*** SUPPLIED MATERIAL ***

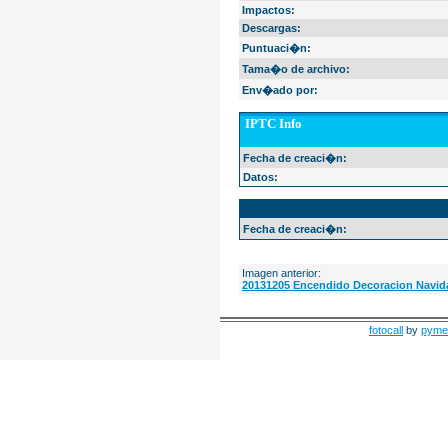
Impactos:
Descargas:
Puntuaci�n:
Tama�o de archivo:
Env�ado por:
IPTC Info
Fecha de creaci�n:
Datos:
EXIF Info
Fecha de creaci�n:
Imagen anterior:
20131205 Encendido Decoracion Navida
fotocall
by
pyme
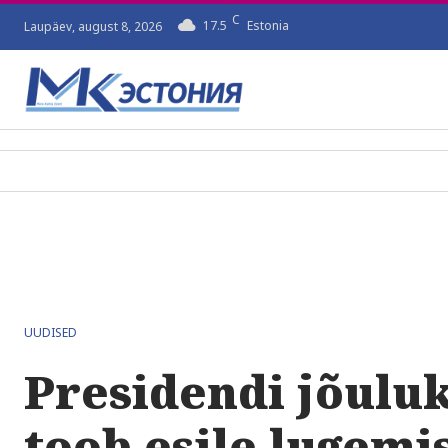
C
17.5
Estonia
Laupäev, august 8, 2026
UUDISED
Presidendi jõulu
toob esile lugemi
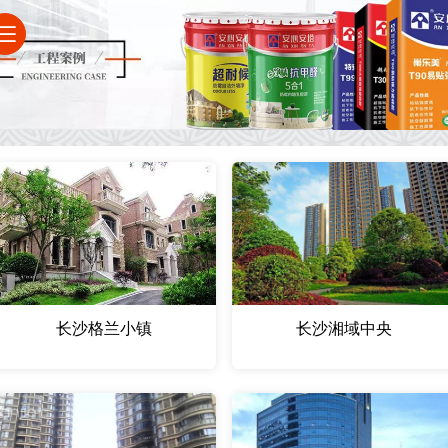
长沙格兰小镇
长沙湘域中央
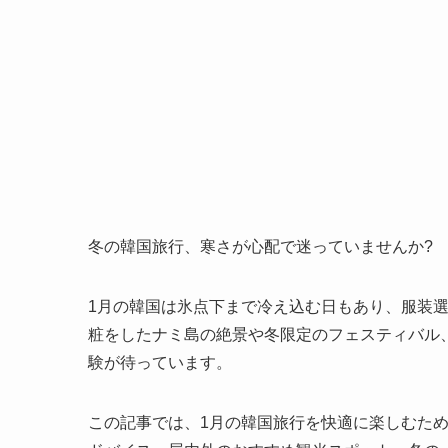
冬の韓国旅行、寒さが心配で迷っていませんか?
1月の韓国は氷点下まで冷え込む日もあり、服装
粧をしたナミ島の絶景や冬限定のフェスティバル
験が待っています。
この記事では、1月の韓国旅行を快適に楽しむた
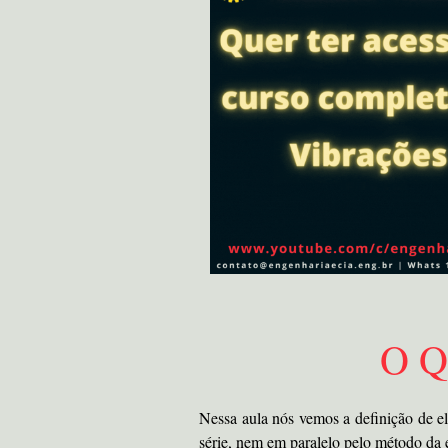
O Q
Nessa aula nós vemos a definição de e
série, nem em paralelo pelo método da 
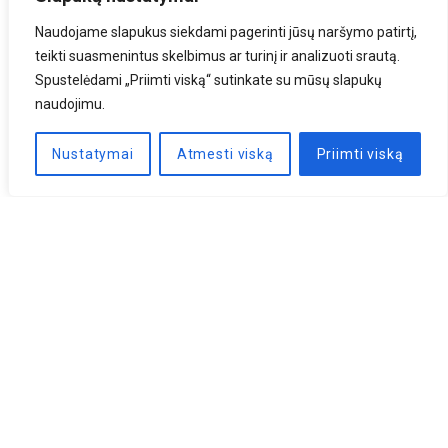
Naudojame slapukus siekdami pagerinti jūsų naršymo patirtį,
teikti suasmenintus skelbimus ar turinį ir analizuoti srautą.
Spustelėdami „Priimti viską“ sutinkate su mūsų slapukų
naudojimu.
Nustatymai
Atmesti viską
Priimti viską
Naujienlaiškis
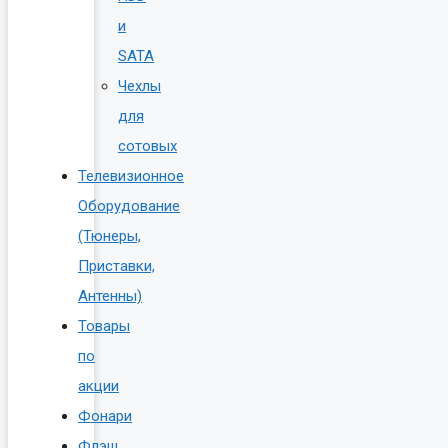
и
SATA
Чехлы
для
сотовых
Телевизионное
Оборудование
(Тюнеры,
Приставки,
Антенны)
Товары
по
акции
Фонари
Флэш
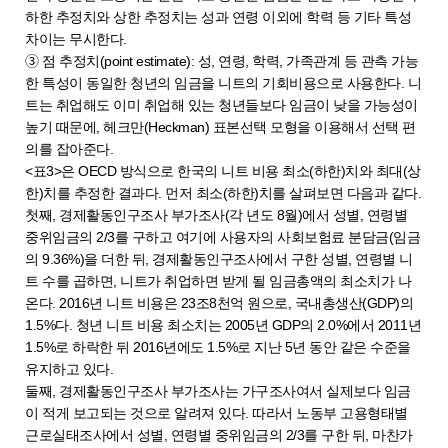
하한 추정치와 상한 추정치는 성과 연령 이외에 학력 등 기타 특성
차이는 무시한다.
➂ 점 추정치(point estimate): 성, 연령, 학력, 가족관계 등 관측 가능
한 특성이 동일한 청년의 임금을 니트의 기회비용으로 사용한다. 니
트는 취업해도 이미 취업해 있는 청년들보다 임금이 낮을 가능성이
높기 때문에, 헤크만(Heckman) 표본선택 모형을 이용해서 선택 편
의를 잡아준다.
<표3>은 OECD 방식으로 한국의 니트 비용 최소(하한)치와 최대(상
한)치를 추정한 결과다. 먼저 최소(하한)치를 살펴보면 다음과 같다.
첫째, 경제활동인구조사 부가조사(각 년도 8월)에서 성별, 연령별
중위임금의 2/3를 구하고 여기에 사용자의 사회보험료 분담금(임금
의 9.36%)을 더한 뒤, 경제활동인구조사에서 구한 성별, 연령별 니
트 수를 곱하면, 니트가 취업하면 받게 될 임금총액의 최소치가 나
온다. 2016년 니트 비용은 23조8천억 원으로, 국내총생산(GDP)의
1.5%다. 청년 니트 비용 최소치는 2005년 GDP의 2.0%에서 2011년
1.5%로 하락한 뒤 2016년에도 1.5%로 지난 5년 동안 같은 수준을
유지하고 있다.
둘째, 경제활동인구조사 부가조사는 가구조사여서 실제보다 임금
이 적게 보고되는 것으로 알려져 있다. 따라서 노동부 고용형태별
근로실태조사에서 성별, 연령별 중위임금의 2/3를 구한 뒤, 마찬가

***

### [ACTIVITY]
An exact printout of the listing is needed, minus any pictures it contains.

### [WRITTEN REPLY]
Impactos:
Descargas:
Puntuaci�n:
Tama�o de archivo:
Env�ado por:
IPTC Info
Fecha de creaci�n:
Datos:
EXIF Info
Fecha de creaci�n:
Imagen anterior:
20131205 Encendido Decoracion Navida
fotocall
by
pyme
C
17.5
Estonia
Laupäev, august 8, 2026
UUDISED
Presidendi jõulu
toob esile lugemi
长沙格兰小镇
长沙湘域中央
冬の韓国旅行、寒さが心配で迷っていませんか?
1月の韓国は氷点下まで冷え込む日もあり、服装
粧をしたナミ島の絶景や冬限定のフェスティバル
験が待っています。
この記事では、1月の韓国旅行を快適に楽しむた
O Q
Nessa aula nós vemos a definição de e
série, nem em paralelo pelo método da 
Naudojame slapukus siekdami pagerinti jūsų naršymo patirtį,
teikti suasmenintus skelbimus ar turinį ir analizuoti srautą.
Spustelėdami „Priimti viską“ sutinkate su mūsų slapukų
naudojimu.
Nustatymai
Atmesti viską
Priimti viską
Naujienlaiškis
и
SATA
Чехлы
для
сотовых
Телевизионное
Оборудование
(Тюнеры,
Приставки,
Антенны)
Товары
по
акции
Фонари
Флэш
하한 추정치와 상한 추정치는 성과 연령 이외에 학력 등 기타 특성
차이는 무시한다.
➂ 점 추정치(point estimate): 성, 연령, 학력, 가족관계 등 관측 가능
한 특성이 동일한 청년의 임금을 니트의 기회비용으로 사용한다. 니
트는 취업해도 이미 취업해 있는 청년들보다 임금이 낮을 가능성이
높기 때문에, 헤크만(Heckman) 표본선택 모형을 이용해서 선택 편
의를 잡아준다.
<표3>은 OECD 방식으로 한국의 니트 비용 최소(하한)치와 최대(상
한)치를 추정한 결과다. 먼저 최소(하한)치를 살펴보면 다음과 같다.
첫째, 경제활동인구조사 부가조사(각 년도 8월)에서 성별, 연령별
중위임금의 2/3를 구하고 여기에 사용자의 사회보험료 분담금(임금
의 9.36%)을 더한 뒤, 경제활동인구조사에서 구한 성별, 연령별 니
트 수를 곱하면, 니트가 취업하면 받게 될 임금총액의 최소치가 나
온다. 2016년 니트 비용은 23조8천억 원으로, 국내총생산(GDP)의
1.5%다. 청년 니트 비용 최소치는 2005년 GDP의 2.0%에서 2011년
1.5%로 하락한 뒤 2016년에도 1.5%로 지난 5년 동안 같은 수준을
유지하고 있다.
둘째, 경제활동인구조사 부가조사는 가구조사여서 실제보다 임금
이 적게 보고되는 것으로 알려져 있다. 따라서 노동부 고용형태별
근로실태조사에서 성별, 연령별 중위임금의 2/3를 구한 뒤, 마찬가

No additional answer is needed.